The lawyer representing the foam manufacturers, Joe Petrosinelli, replied: “Can I give you one thought on that, Judge?”

“You’re not offering to drink it?” Gergel said.

“No, I’m not. I’m not,” Petrosinelli said.

Gergel said the issue of causation would be a major contest in the lawsuit, which would be at the “cutting edge” of the developing science on the chemicals.

The case is expected to reverberate internationally, including in Australia, where dozens of communities have been polluted by the use of the toxic firefighting foams on military bases.

In 2020 the Australian government paid out $212 million to three of those communities to settle a class action lawsuit and a cache of new claims are on foot.

Newer forms of PFAS remain widespread in consumer products, including makeup, school uniforms and nonstick cookware. PFAS was found in the blood of all Australians sampled in a 2016 study by the University of Queensland.

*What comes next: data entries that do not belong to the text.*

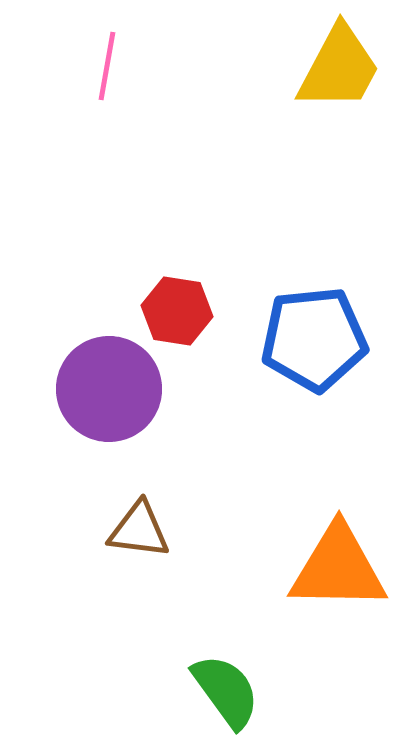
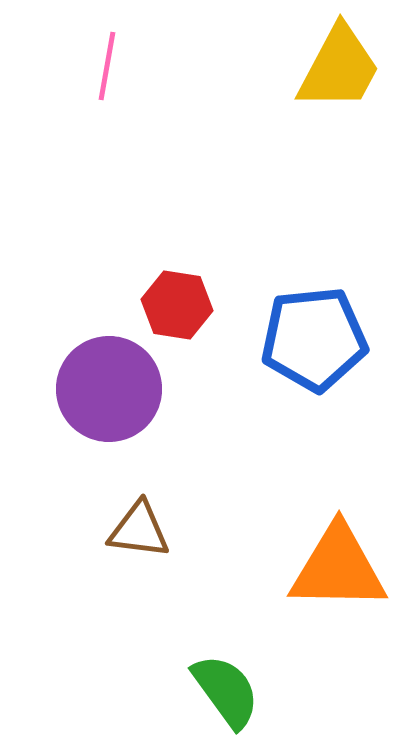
red hexagon: moved 6 px up
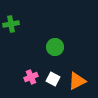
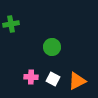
green circle: moved 3 px left
pink cross: rotated 24 degrees clockwise
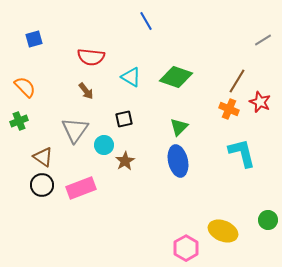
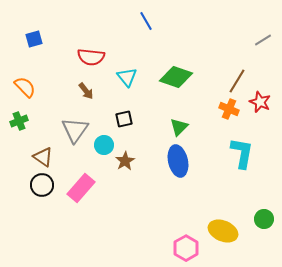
cyan triangle: moved 4 px left; rotated 20 degrees clockwise
cyan L-shape: rotated 24 degrees clockwise
pink rectangle: rotated 28 degrees counterclockwise
green circle: moved 4 px left, 1 px up
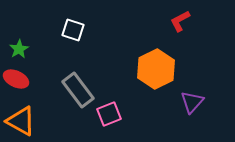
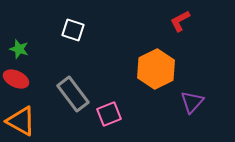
green star: rotated 24 degrees counterclockwise
gray rectangle: moved 5 px left, 4 px down
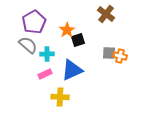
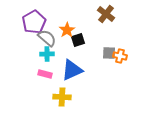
gray semicircle: moved 19 px right, 7 px up
pink rectangle: rotated 40 degrees clockwise
yellow cross: moved 2 px right
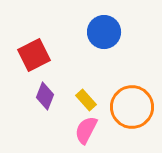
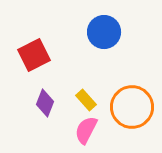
purple diamond: moved 7 px down
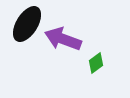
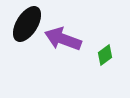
green diamond: moved 9 px right, 8 px up
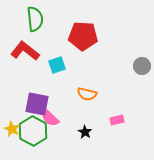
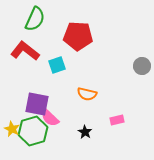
green semicircle: rotated 30 degrees clockwise
red pentagon: moved 5 px left
green hexagon: rotated 16 degrees clockwise
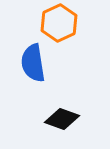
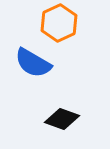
blue semicircle: rotated 51 degrees counterclockwise
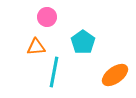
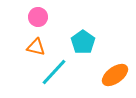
pink circle: moved 9 px left
orange triangle: rotated 18 degrees clockwise
cyan line: rotated 32 degrees clockwise
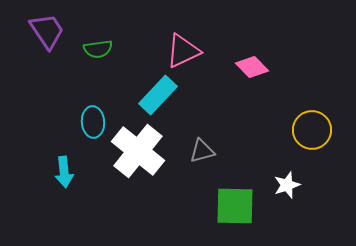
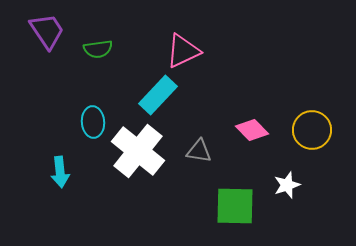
pink diamond: moved 63 px down
gray triangle: moved 3 px left; rotated 24 degrees clockwise
cyan arrow: moved 4 px left
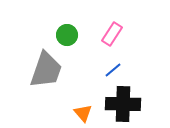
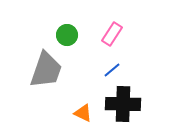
blue line: moved 1 px left
orange triangle: rotated 24 degrees counterclockwise
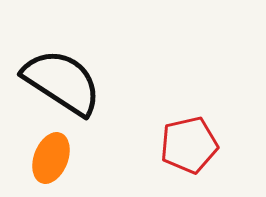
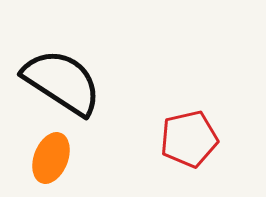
red pentagon: moved 6 px up
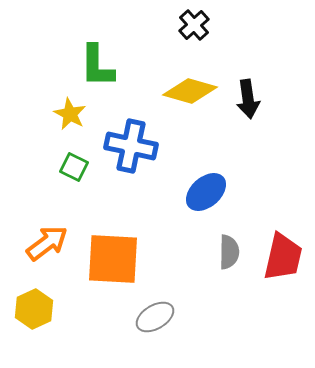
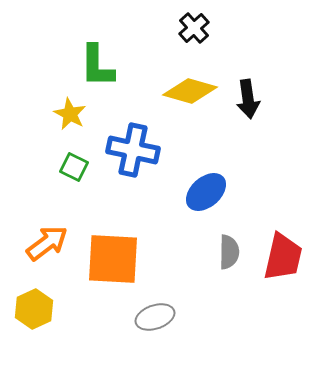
black cross: moved 3 px down
blue cross: moved 2 px right, 4 px down
gray ellipse: rotated 12 degrees clockwise
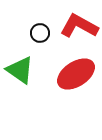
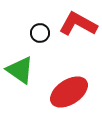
red L-shape: moved 1 px left, 2 px up
red ellipse: moved 7 px left, 18 px down
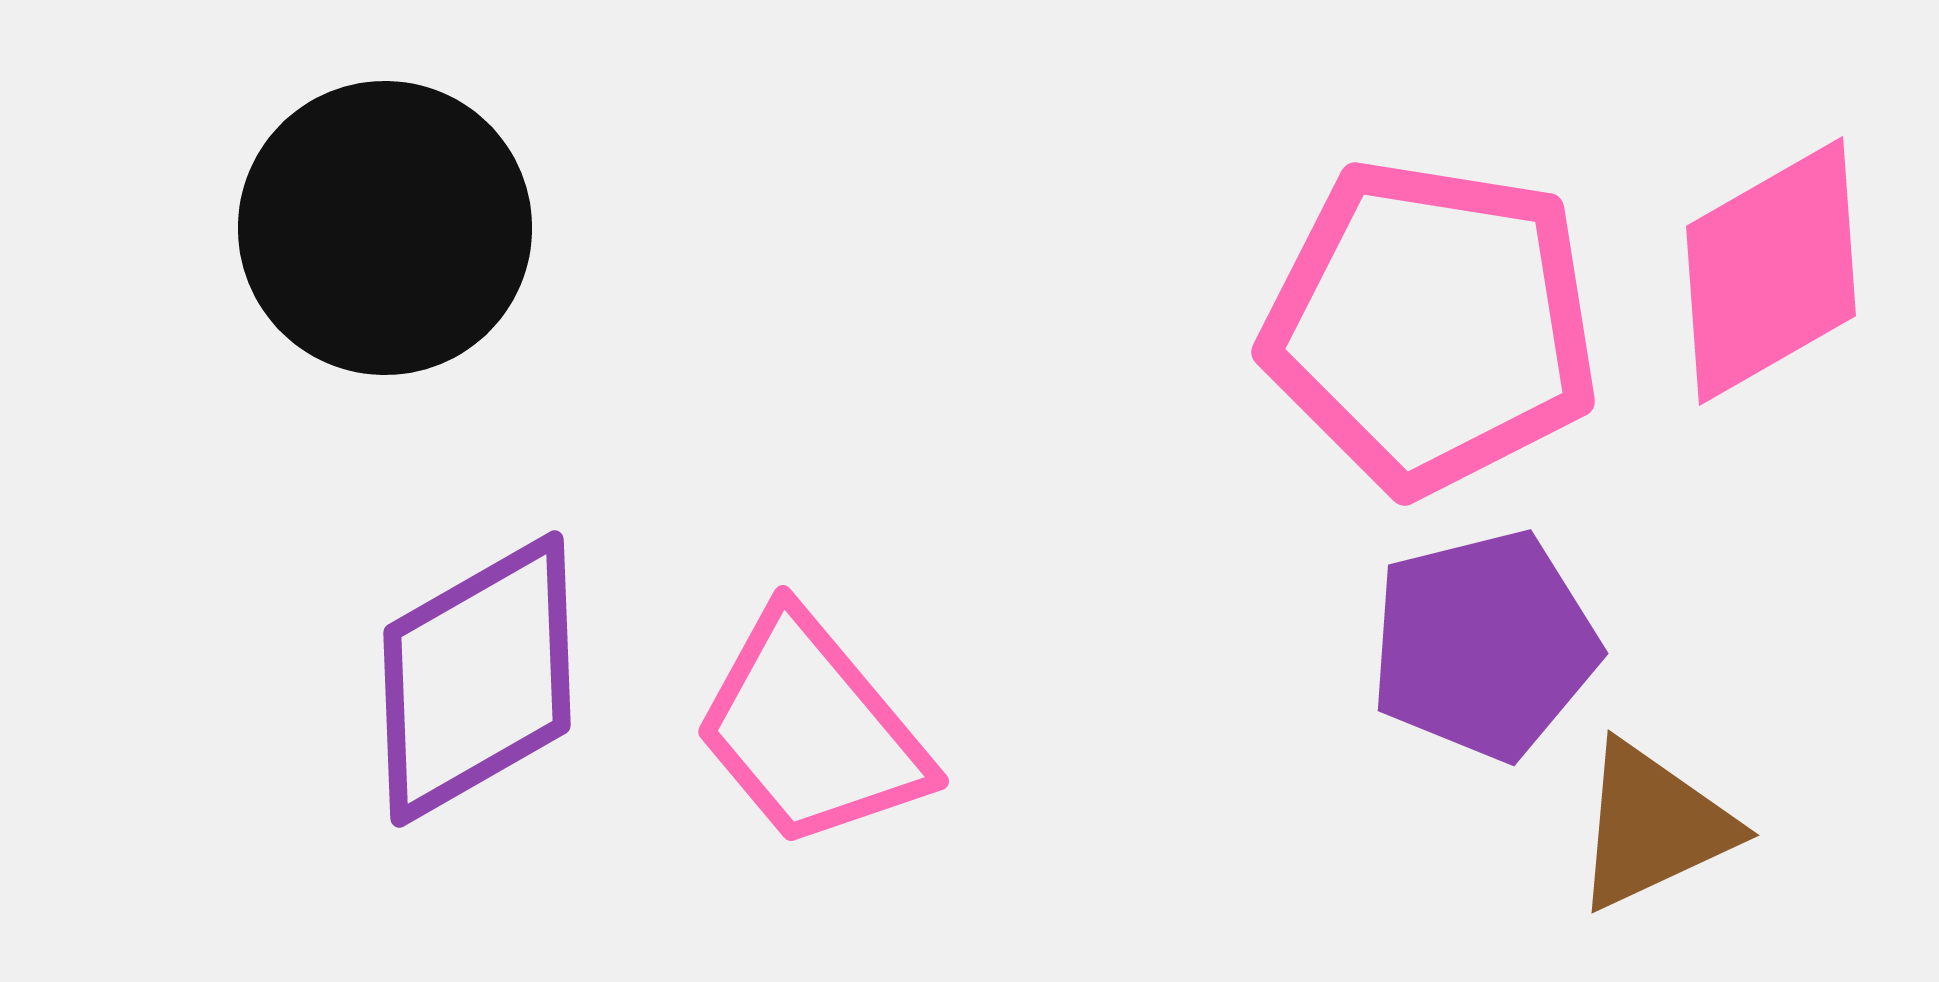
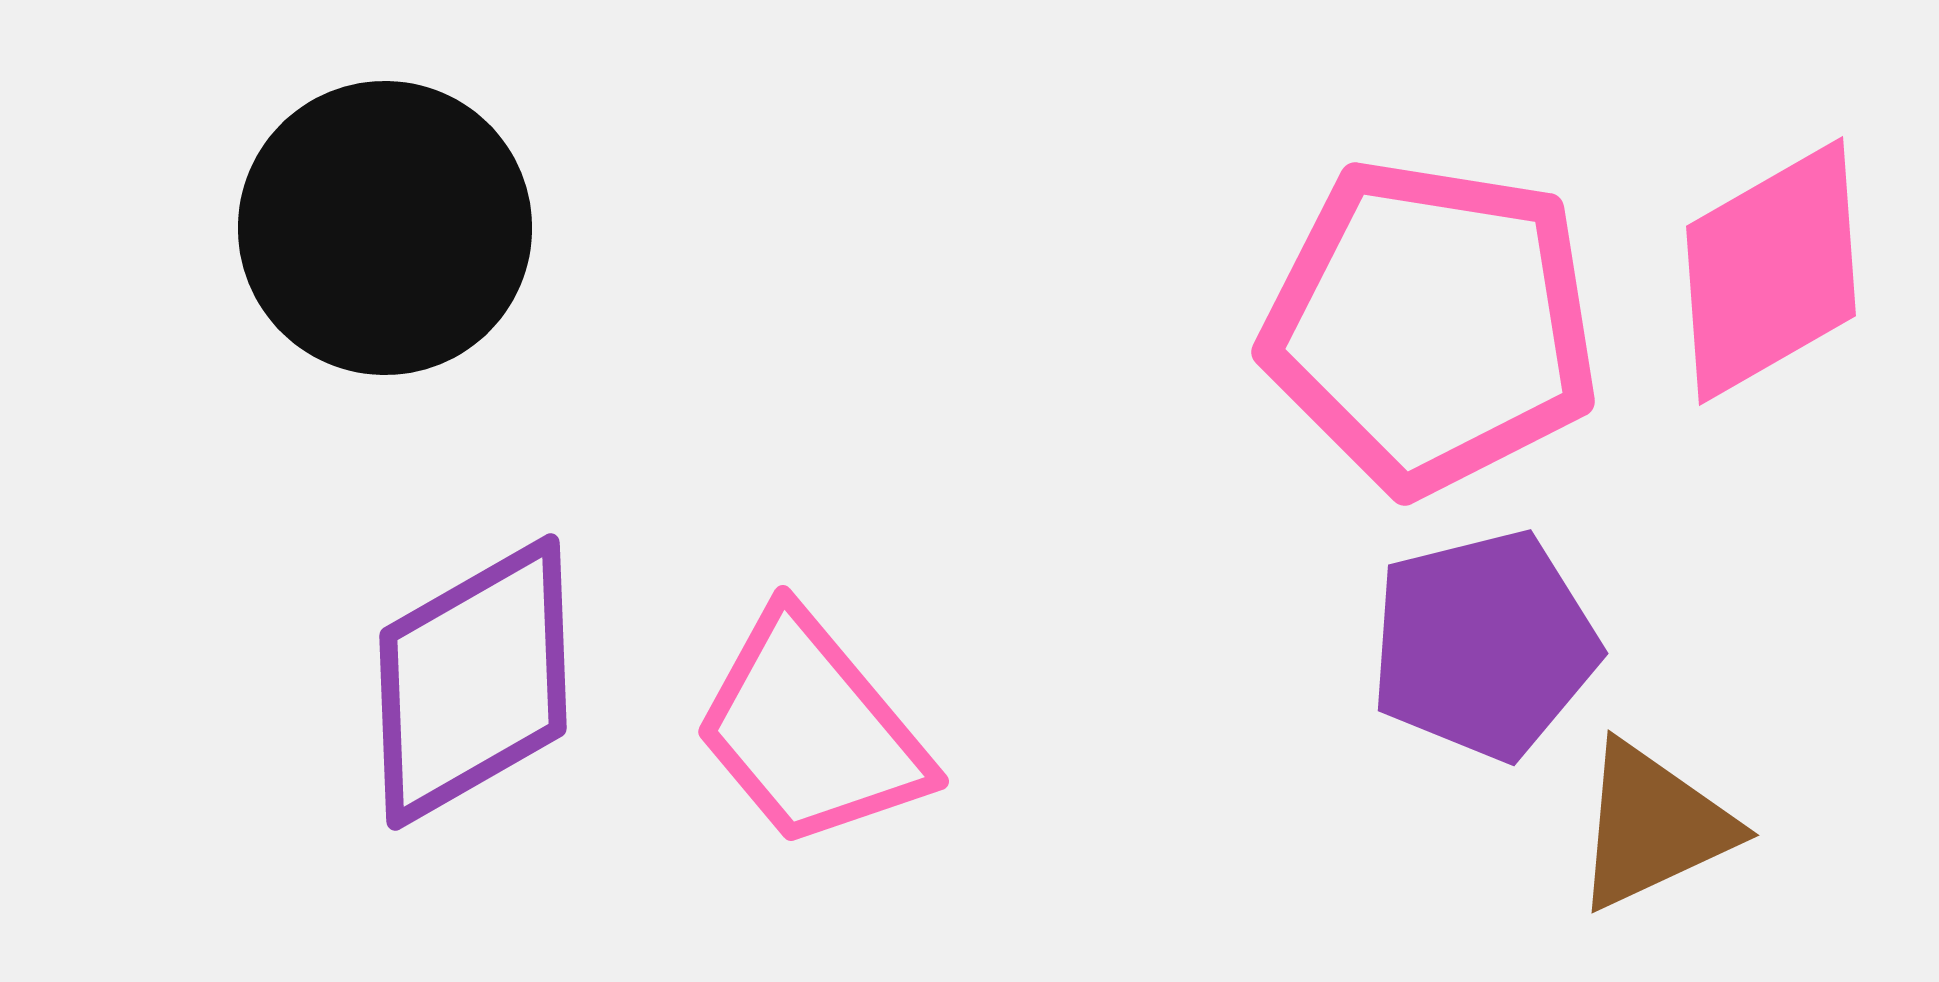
purple diamond: moved 4 px left, 3 px down
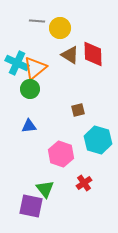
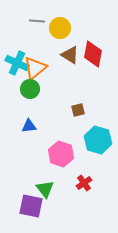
red diamond: rotated 12 degrees clockwise
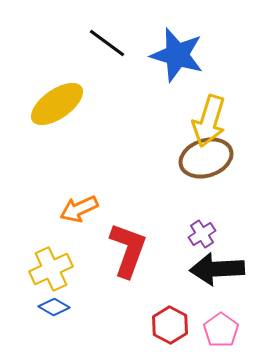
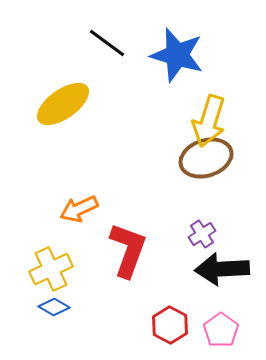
yellow ellipse: moved 6 px right
black arrow: moved 5 px right
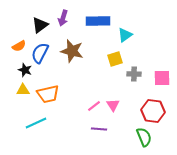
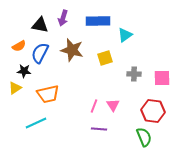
black triangle: rotated 48 degrees clockwise
brown star: moved 1 px up
yellow square: moved 10 px left, 1 px up
black star: moved 1 px left, 1 px down; rotated 16 degrees counterclockwise
yellow triangle: moved 8 px left, 2 px up; rotated 32 degrees counterclockwise
pink line: rotated 32 degrees counterclockwise
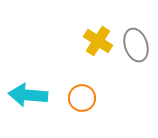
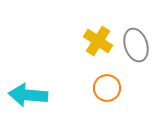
orange circle: moved 25 px right, 10 px up
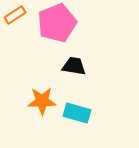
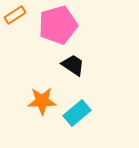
pink pentagon: moved 1 px right, 2 px down; rotated 6 degrees clockwise
black trapezoid: moved 1 px left, 1 px up; rotated 25 degrees clockwise
cyan rectangle: rotated 56 degrees counterclockwise
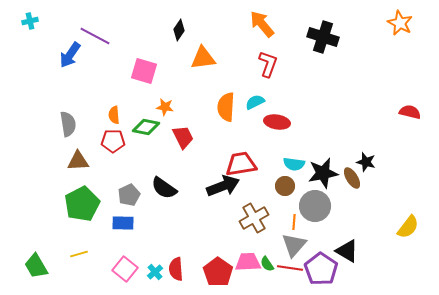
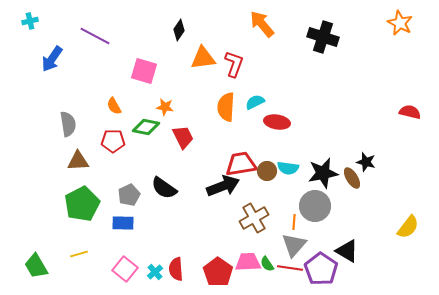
blue arrow at (70, 55): moved 18 px left, 4 px down
red L-shape at (268, 64): moved 34 px left
orange semicircle at (114, 115): moved 9 px up; rotated 24 degrees counterclockwise
cyan semicircle at (294, 164): moved 6 px left, 4 px down
brown circle at (285, 186): moved 18 px left, 15 px up
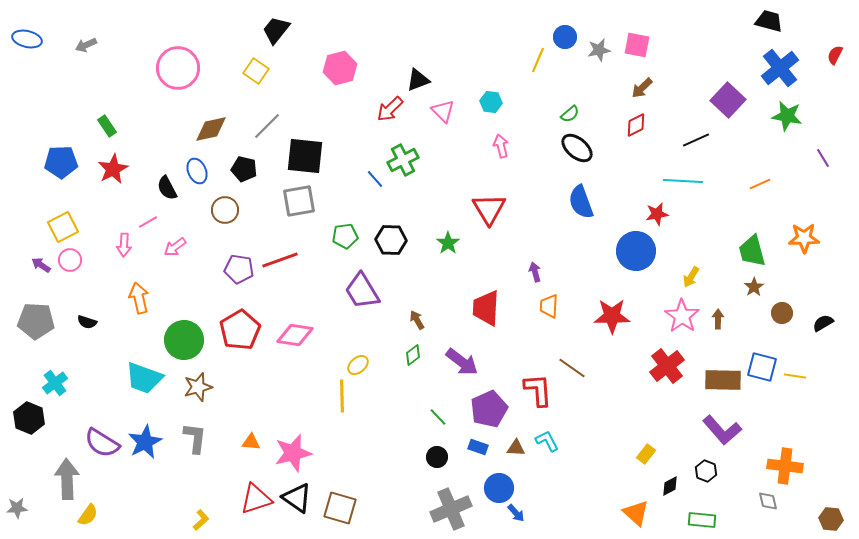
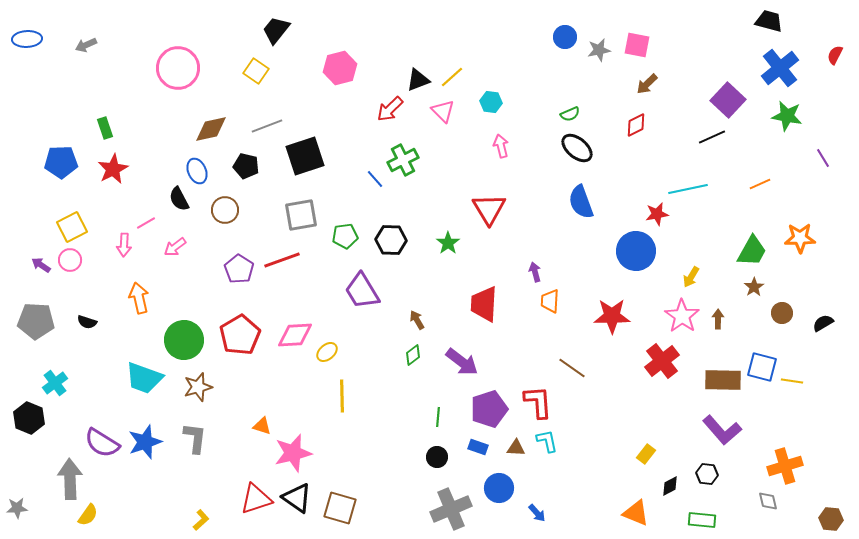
blue ellipse at (27, 39): rotated 16 degrees counterclockwise
yellow line at (538, 60): moved 86 px left, 17 px down; rotated 25 degrees clockwise
brown arrow at (642, 88): moved 5 px right, 4 px up
green semicircle at (570, 114): rotated 18 degrees clockwise
green rectangle at (107, 126): moved 2 px left, 2 px down; rotated 15 degrees clockwise
gray line at (267, 126): rotated 24 degrees clockwise
black line at (696, 140): moved 16 px right, 3 px up
black square at (305, 156): rotated 24 degrees counterclockwise
black pentagon at (244, 169): moved 2 px right, 3 px up
cyan line at (683, 181): moved 5 px right, 8 px down; rotated 15 degrees counterclockwise
black semicircle at (167, 188): moved 12 px right, 11 px down
gray square at (299, 201): moved 2 px right, 14 px down
pink line at (148, 222): moved 2 px left, 1 px down
yellow square at (63, 227): moved 9 px right
orange star at (804, 238): moved 4 px left
green trapezoid at (752, 251): rotated 136 degrees counterclockwise
red line at (280, 260): moved 2 px right
purple pentagon at (239, 269): rotated 24 degrees clockwise
orange trapezoid at (549, 306): moved 1 px right, 5 px up
red trapezoid at (486, 308): moved 2 px left, 4 px up
red pentagon at (240, 330): moved 5 px down
pink diamond at (295, 335): rotated 12 degrees counterclockwise
yellow ellipse at (358, 365): moved 31 px left, 13 px up
red cross at (667, 366): moved 5 px left, 5 px up
yellow line at (795, 376): moved 3 px left, 5 px down
red L-shape at (538, 390): moved 12 px down
purple pentagon at (489, 409): rotated 6 degrees clockwise
green line at (438, 417): rotated 48 degrees clockwise
cyan L-shape at (547, 441): rotated 15 degrees clockwise
blue star at (145, 442): rotated 8 degrees clockwise
orange triangle at (251, 442): moved 11 px right, 16 px up; rotated 12 degrees clockwise
orange cross at (785, 466): rotated 24 degrees counterclockwise
black hexagon at (706, 471): moved 1 px right, 3 px down; rotated 15 degrees counterclockwise
gray arrow at (67, 479): moved 3 px right
blue arrow at (516, 513): moved 21 px right
orange triangle at (636, 513): rotated 20 degrees counterclockwise
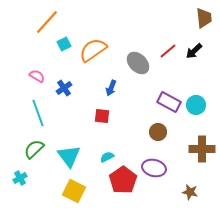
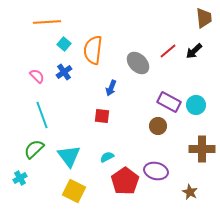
orange line: rotated 44 degrees clockwise
cyan square: rotated 24 degrees counterclockwise
orange semicircle: rotated 48 degrees counterclockwise
pink semicircle: rotated 14 degrees clockwise
blue cross: moved 16 px up
cyan line: moved 4 px right, 2 px down
brown circle: moved 6 px up
purple ellipse: moved 2 px right, 3 px down
red pentagon: moved 2 px right, 1 px down
brown star: rotated 14 degrees clockwise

“All Australians are expected to have detectable levels of PFAS in their blood,” the Australian government said in advice issued to general practitioners.

3M has pledged to stop manufacturing all forms of PFAS by the end of 2025.

The plaintiffs’ team is being advised by attorney Robert Bilott, a partner with law firm Taft Stettinius and Hollister, who led a high-profile crusade for justice on behalf of a community polluted by the chemicals in West Virginia.

Bilott said he hoped the litigation would mean critical information about PFAS that had been buried for decades in internal company files would finally be revealed to the world. He argued companies should be “held responsible for the damages and costs associated with this unprecedented disaster”.

The Australian government maintains there is limited to no evidence that exposure to PFAS significantly harms human health.

However, other governments have delivered stark warnings about the health dangers.

In Europe authorities have declared the chemicals can cause health problems such as liver damage, thyroid disease, obesity, fertility issues and cancer.

In the United States, the EPA has found high levels of exposure may raise cholesterol, interfere with hormones, the reproductive and immune system, increase the risk of some types of cancers and lead to developmental effects in children.

3M’s latest annual report noted it was defending multiple lawsuits regarding its PFAS-related products and the outcome was difficult to predict.

“An adverse outcome in any one or more of these matters could be material to our financial results,” it said.